Kinetic characterization of Arabidopsis and maize dehydratases using the spectrophotometric assay gave Km values for (S)-NADHX and (S)-NADPHX of 0.69 to 1.15 μm, catalytic constant (Kcat) values of 0.26 to 0.38 s−1, and Kcat/Km ratios that indicated a mild (less than 2-fold) preference for (S)-NADPHX (Table I). All of these values are near those for the mammalian and bacterial dehydratases (Marbaix et al., 2011).
Table I. Kinetic properties of Arabidopsis and maize NADHX and NADPHX dehydratases.
Species | Substrate | Km | Kcat | Kcat/Km |
---|---|---|---|---|
µm | s−1 | mm−1 s−1 | ||
Arabidopsis | NADHX | 1.15 ± 0.26 | 0.26 ± 0.01 | 262 |
NADPHX | 0.69 ± 0.26 | 0.34 ± 0.02 | 509 | |
Maize | NADHX | 0.86 ± 0.21 | 0.30 ± 0.01 | 358 |
NADPHX | 0.89 ± 0.39 | 0.38 ± 0.03 | 524 |
Together, the above results establish that plant dehydratases catalyze ATP-dependent conversion of (S)-NAD(P)HX to NAD(P)H, that the epimerases facilitate conversion of (R)-NAD(P)HX to (S)-NAD(P)HX, and that their kinetic properties are consistent with their playing these roles in vivo.

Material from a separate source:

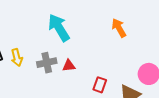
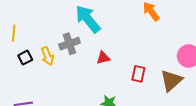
gray cross: (47, 63) -> (69, 44), moved

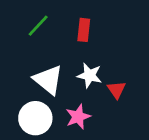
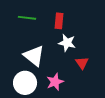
green line: (38, 26) -> (27, 18), turned 54
white star: (89, 75) -> (67, 43), moved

Epimerase Activity of Arabidopsis Epimerase-PPOX Does Not Require the PPOX Domain
To test whether the epimerase domain is solely responsible for NAD(P)HX epimerase activity, the separate domains of the Arabidopsis epimerase-PPOX fusion were expressed in E. coli as N-terminally His-tagged proteins and purified (Supplemental Fig. S2). When the recombinant domains were incubated with partially purified (S)- or (R)-NADHX, adding the PPOX domain did not result in interconversion of (S) and (R) epimers, but adding the epimerase domain caused rapid conversion of (S)- to (R)-NADHX and vice versa until the (S)- to (R)-NADHX ratio reached the equilibrium value of 55:45 (Fig. 3). This result confirms that epimerase activity resides in the epimerase domain alone, and complements the finding that PPOX activity resides in the PPOX domain (Sang et al., 2007).

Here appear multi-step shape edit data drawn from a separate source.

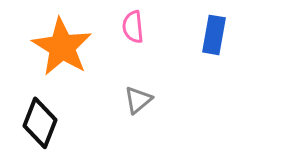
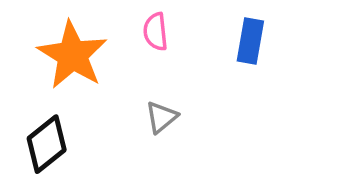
black diamond: (40, 123) -> (47, 144), turned 30

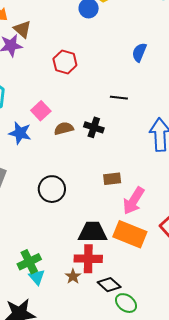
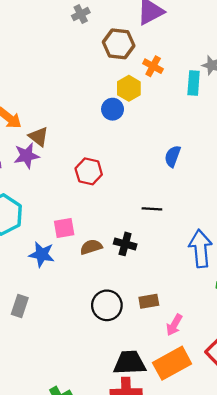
pink square: (41, 111) -> (64, 228), turned 36
black circle: (52, 189) -> (107, 305), moved
pink arrow: (134, 201) -> (174, 325), size x0.7
orange rectangle: (130, 234) -> (172, 363), turned -48

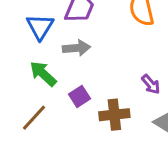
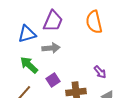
blue triangle: (40, 27) -> (27, 34), turned 42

Subcellular Localization of Dehydratase and Epimerase-PPOX
We first determined which of the potential start sites in the dehydratase and epimerase/PPOX are functional in vitro, using Arabidopsis complementary DNAs (cDNAs) and a coupled transcription-wheat germ (Triticum aestivum) translation system. Native full-length cDNAs of both genes gave two translation products, whereas cDNAs whose second predicted start codon was replaced by Leu (M2L) gave only the larger product and cDNAs truncated at the second start codon (T) gave only the smaller one (Fig. 4A). These results establish that the dehydratase and epimerase both have alternative start sites, at least in vitro.

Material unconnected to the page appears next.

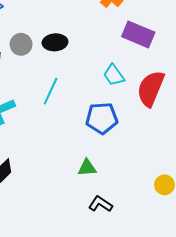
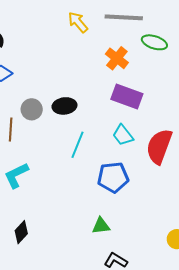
purple rectangle: (138, 34) -> (127, 96), moved
cyan line: (51, 91) -> (78, 145), moved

To test whether the N-terminal regions of the full-length dehydratase and epimerase-PPOX are plastid or mitochondrial targeting peptides, we performed dual import assays with mixed pea (Pisum sativum) chloroplasts and mitochondria (Rudhe et al., 2002) using the full-length M2L and truncated T forms of the Arabidopsis proteins. The wild-type full-length forms of both proteins were not tested because, as noted above, both of these sequences gave two translation products, which could potentially yield ambiguous results. As shown in Figure 4B, the full-length M2L dehydratase was imported and processed by both organelles, but the truncated form was not. The full-length M2L epimerase-PPOX was imported and processed by chloroplasts, and to a lesser extent by mitochondria, but the truncated T form did not enter either organelle. These results indicate that both proteins have the potential for dual targeting to plastids and mitochondria, as bioinformatically predicted (Supplemental Table S1).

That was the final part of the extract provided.